C. Le refus de payer la prestation compensatoire

Tout comme la pension alimentaire, le non-règlement de la prestation compensatoire est considéré comme un abandon de famille, soit un délit pénal passible de deux ans de réclusion et de 15 000€ d’amende.

Par ailleurs, plusieurs recours permettent d’obtenir le versement de la prestation, sous réserve d’avoir un titre exécutoire attestant du droit à la prestation compensatoire. Si la prestation compensatoire a la forme d’une rente, au premier impayé le créancier peut demander une procédure de paiement direct par huissier afin de prélever le montant de la prestation sur les sommes dues à l’ex-époux créancier par un tiers (employeur, organisme public). Il existe aussi la saisie sur salaire, qui sera prononcée par le juge saisi par le demandeur. Peut également être demandé auprès d’un huissier la mise en place d’une procédure de saisie attribution, qui demandera à la banque de l’ex-époux de prélever sur ses comptes bancaires les montants impayés.

Si les différentes procédures ont échoué, il est possible de demander au Trésor public de recouvrir jusqu’à six mois d’arriérés.

D. La fin de la prestation compensatoire

La prestation compensatoire n’a pas de caractère permanent. Le débiteur n’est pas tenu de maintenir le niveau de vie de son ex-époux indéfiniment.

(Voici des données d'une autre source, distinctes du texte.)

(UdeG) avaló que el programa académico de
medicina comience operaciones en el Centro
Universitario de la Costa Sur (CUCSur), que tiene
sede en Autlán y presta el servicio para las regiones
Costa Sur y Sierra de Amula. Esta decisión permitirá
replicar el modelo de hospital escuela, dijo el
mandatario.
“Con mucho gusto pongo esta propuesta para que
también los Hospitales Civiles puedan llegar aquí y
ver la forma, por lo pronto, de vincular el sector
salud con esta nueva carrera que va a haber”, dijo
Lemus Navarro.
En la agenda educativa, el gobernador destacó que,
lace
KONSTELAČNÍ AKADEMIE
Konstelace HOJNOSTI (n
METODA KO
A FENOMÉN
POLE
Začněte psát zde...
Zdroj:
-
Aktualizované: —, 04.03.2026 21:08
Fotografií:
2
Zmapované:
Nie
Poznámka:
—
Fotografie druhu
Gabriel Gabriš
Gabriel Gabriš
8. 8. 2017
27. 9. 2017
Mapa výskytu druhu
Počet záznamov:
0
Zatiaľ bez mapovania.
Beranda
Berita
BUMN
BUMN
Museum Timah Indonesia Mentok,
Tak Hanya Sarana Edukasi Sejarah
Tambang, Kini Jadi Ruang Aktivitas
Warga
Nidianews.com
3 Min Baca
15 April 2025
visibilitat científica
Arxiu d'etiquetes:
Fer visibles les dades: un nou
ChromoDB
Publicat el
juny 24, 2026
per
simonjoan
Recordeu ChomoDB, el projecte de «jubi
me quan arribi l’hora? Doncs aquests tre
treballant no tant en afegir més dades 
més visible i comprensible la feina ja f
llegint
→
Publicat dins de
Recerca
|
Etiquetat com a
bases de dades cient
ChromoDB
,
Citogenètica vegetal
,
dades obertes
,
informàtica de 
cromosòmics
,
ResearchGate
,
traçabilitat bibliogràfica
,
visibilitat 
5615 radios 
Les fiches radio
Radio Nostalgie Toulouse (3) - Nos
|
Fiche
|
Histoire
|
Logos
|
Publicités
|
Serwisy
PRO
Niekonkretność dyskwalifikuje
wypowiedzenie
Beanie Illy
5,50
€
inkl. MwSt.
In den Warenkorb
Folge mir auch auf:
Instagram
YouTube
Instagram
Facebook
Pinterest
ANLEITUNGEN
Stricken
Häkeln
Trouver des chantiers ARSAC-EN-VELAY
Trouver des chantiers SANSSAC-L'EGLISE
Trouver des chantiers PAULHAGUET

Dans le cas d’un divorce à l’amiable, les époux peuvent déterminer la cessation du versement de la prestation sous forme de rente, par exemple lorsque le créancier se remarie ou lorsque son revenu dépasse un certain seuil.

Dans le cas d’un divorce contentieux par lequel le juge déciderait d’une prestation compensatoire sous forme de rente viagère en vertu de l’article 276 du code civil, il n’y a donc pas de limite de temps puisqu’il s’agit d’une rente à vie au vu de la situation du bénéficiaire qui ne peut pas subvenir à ses propres besoins.